Amen to that. It makes my blood boil too... it's a paradox... when is graffiti art and when is it vandalism? For me tagging is really the chav equivalent to scent marking... the difference is that animals have a purpose for doing it unlike the frickin' chavs. But tagging over what is without doubt a piece of art is quite unforgivable and shows clearly the mentality of the morons who do it. I suspect a lot of it is to do with the fact that these scrotes are jealous and can't bear to see something which they are quite incapable of getting even close to so they just go and desecrate it instead.

Rant over...


----------



## Mars Lander (Feb 27, 2013)

Looks a worthwhile mooch this does, liking the shots too and well said TJ


----------



## urbex13 (Feb 27, 2013)

Judderman I would recommend Record Ridgeway in Sheffield if you haven't been.


----------



## Silent Hill (Feb 27, 2013)

This is from when I went mate 

http://www.derelictplaces.co.uk/main/showthread.php?t=24028#.US5-AaJQZZg

Just highlights the changes the place goes through


----------



## urbex13 (Feb 28, 2013)

Not many of those big tags left now mate. Those blueprints have been covered in blue paint as well I'm afraid. Your report was my initial inspiration to go!


----------



## Silent Hill (Feb 28, 2013)

urbex13 said:


> Those blueprints have been covered in blue paint as well I'm afraid.
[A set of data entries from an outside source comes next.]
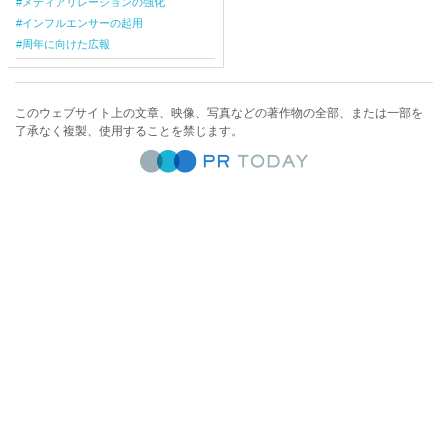
メディアリレーションの強化
インフルエンサーの起用
周年に向けた広報
このウェブサイト上の文章、映像、写真などの著作物の全部、または一部を
了承なく複製、使用することを禁じます。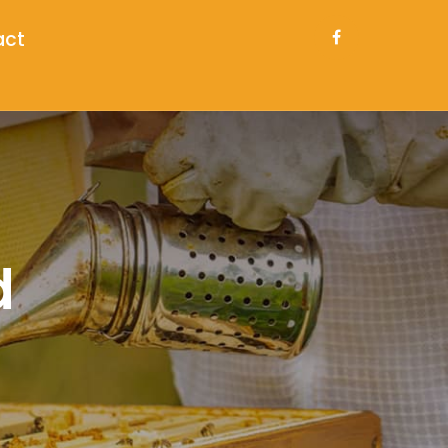
act
d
Bastards  Makes you wonder where these low life's come from! You couldn't wish for a more picturesque pretty rural village


----------



## ZerO81 (Feb 28, 2013)

Cracking report mate, some very nice artwork there and that corridor is a belter!

The Heras fencing may appear to be pointless, but sadly I beat me a couple of months back and I failed to see any of the place..must try harder...especially for that corridor!


----------



## TranKmasT (Feb 28, 2013)

That's some top derping. *Love* these two.


----------



## urbex13 (Mar 1, 2013)

I thought that Silent Hill, I'm surprised they don't stand out a bit more but I guess it's on a fairly quiet corner. Zer081 give me a shout if you feel like doing some Sheffield bits and pieces at any point, I'm always looking for people to explore with. The Heras fence is currently less than sufficient to say the least, although I'm sure it gets done over fairly often with the amount of painters going in there. Thanks Transmaskt, I think that corridor was my favourite part of the building really, something asylum-esque about it with the peeling paint and that. The door is fairly unusual as well but I didn't hang about to get more externals as you're fairly obvious to onlookers. I'd be interested to know some details as to quite how the plant actually worked if anyone can provide me with any? Cheers guys.


----------



## urbex13 (Mar 1, 2013)

Thornseat lodge is nearby if anyone is in the vicinity. It's completely ruined though and I walked the 3 odd miles uphill to it on a road covered in water. Probably worth a look for anyone in a car though


----------



## steve2109 (Mar 1, 2013)

Super Pictures, loved looking at them, thanks for sharing


----------



## urbex13 (Mar 2, 2013)

Cheers mate


----------